We want to understand how the time to save multiple arrays with np.savez() changes as the number and size of arrays grow.

How does saving more or bigger arrays affect the time it takes?

Scenario Under Consideration

Analyze the time complexity of the following code snippet.

import numpy as np

arr1 = np.arange(1000)
arr2 = np.arange(2000)
arr3 = np.arange(3000)

np.savez('arrays.npz', a=arr1, b=arr2, c=arr3)

This code saves three numpy arrays of different sizes into one uncompressed file.

Identify Repeating Operations

Identify the loops, recursion, array traversals that repeat.

  • Primary operation: Writing each element of every array to disk.
  • How many times: Once for each element in all arrays combined.
How Execution Grows With Input

As the total number of elements across all arrays grows, the time to save grows roughly the same way.

Input Size (total elements)Approx.
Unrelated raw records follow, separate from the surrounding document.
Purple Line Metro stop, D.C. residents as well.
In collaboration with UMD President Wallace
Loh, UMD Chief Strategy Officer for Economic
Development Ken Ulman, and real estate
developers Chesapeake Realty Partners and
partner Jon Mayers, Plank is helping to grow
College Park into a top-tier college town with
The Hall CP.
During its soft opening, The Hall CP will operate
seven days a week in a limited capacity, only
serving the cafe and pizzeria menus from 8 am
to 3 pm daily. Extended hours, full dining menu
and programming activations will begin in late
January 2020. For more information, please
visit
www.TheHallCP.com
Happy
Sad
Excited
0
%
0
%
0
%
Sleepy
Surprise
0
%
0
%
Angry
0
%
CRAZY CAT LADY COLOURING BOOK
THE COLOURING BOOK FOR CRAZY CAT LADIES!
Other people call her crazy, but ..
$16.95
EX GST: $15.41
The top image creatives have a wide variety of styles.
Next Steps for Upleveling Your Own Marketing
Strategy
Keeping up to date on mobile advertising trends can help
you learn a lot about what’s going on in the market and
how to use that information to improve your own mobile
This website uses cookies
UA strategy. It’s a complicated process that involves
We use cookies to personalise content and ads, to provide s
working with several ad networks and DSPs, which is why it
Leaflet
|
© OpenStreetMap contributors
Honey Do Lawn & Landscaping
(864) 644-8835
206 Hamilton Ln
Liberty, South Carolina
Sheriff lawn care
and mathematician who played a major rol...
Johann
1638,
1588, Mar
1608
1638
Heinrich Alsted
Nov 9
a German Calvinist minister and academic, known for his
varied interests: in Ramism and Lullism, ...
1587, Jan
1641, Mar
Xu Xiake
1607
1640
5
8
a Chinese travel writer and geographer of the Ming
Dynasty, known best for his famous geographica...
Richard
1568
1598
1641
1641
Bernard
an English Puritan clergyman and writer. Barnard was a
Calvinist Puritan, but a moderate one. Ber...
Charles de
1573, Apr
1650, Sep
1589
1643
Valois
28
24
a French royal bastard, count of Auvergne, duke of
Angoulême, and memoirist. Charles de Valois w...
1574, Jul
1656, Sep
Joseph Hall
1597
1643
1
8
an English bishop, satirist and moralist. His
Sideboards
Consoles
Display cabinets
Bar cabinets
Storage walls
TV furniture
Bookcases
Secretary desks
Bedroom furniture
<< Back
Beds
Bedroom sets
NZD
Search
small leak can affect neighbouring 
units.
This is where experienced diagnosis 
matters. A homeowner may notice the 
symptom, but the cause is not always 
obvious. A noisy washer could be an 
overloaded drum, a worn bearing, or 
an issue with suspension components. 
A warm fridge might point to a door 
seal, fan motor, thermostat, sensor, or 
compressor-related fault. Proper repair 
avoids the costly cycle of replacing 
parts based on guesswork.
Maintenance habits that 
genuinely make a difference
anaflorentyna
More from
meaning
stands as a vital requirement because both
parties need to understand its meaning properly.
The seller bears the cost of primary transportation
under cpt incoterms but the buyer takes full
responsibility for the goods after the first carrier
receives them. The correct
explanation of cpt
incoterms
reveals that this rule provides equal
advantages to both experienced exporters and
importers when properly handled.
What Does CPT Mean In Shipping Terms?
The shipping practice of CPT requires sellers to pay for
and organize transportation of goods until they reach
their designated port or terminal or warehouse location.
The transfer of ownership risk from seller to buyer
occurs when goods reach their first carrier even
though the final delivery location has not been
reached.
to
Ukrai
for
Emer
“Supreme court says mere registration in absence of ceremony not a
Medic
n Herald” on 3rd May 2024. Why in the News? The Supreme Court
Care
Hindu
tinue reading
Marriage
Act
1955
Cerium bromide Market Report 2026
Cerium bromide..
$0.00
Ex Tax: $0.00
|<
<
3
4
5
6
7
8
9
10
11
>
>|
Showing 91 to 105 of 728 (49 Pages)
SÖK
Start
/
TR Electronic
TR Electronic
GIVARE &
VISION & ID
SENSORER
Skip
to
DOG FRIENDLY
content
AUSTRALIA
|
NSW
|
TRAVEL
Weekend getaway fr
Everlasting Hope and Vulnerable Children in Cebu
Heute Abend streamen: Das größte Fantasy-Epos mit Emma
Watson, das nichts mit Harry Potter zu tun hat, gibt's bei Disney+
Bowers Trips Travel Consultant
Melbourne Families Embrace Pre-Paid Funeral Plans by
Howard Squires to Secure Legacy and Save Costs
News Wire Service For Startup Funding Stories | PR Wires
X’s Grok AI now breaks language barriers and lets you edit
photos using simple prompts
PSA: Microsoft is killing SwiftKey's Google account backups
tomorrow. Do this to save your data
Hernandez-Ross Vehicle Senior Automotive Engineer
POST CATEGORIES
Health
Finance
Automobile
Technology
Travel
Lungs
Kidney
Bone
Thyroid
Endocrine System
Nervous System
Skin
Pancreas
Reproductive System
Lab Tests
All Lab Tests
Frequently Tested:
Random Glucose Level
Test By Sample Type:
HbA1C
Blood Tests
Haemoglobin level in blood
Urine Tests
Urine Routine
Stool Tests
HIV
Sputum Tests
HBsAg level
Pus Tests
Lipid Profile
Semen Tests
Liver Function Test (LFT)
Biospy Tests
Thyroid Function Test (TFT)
Operations
10About 10 write operations
100About 100 write operations
1000About 1000 write operations

Pattern observation: The time grows roughly in direct proportion to the total number of elements saved.

Final Time Complexity

Time Complexity: O(n)

This means the time to save grows linearly with the total number of elements in all arrays combined.

Common Mistake

[X] Wrong: "Saving multiple arrays with np.savez() takes constant time regardless of array size."

[OK] Correct: The function must write every element to disk, so more data means more time.

Interview Connect

Understanding how saving data scales helps you reason about performance in real projects where data size varies.

Self-Check

What if we compressed the arrays before saving? How would the time complexity change?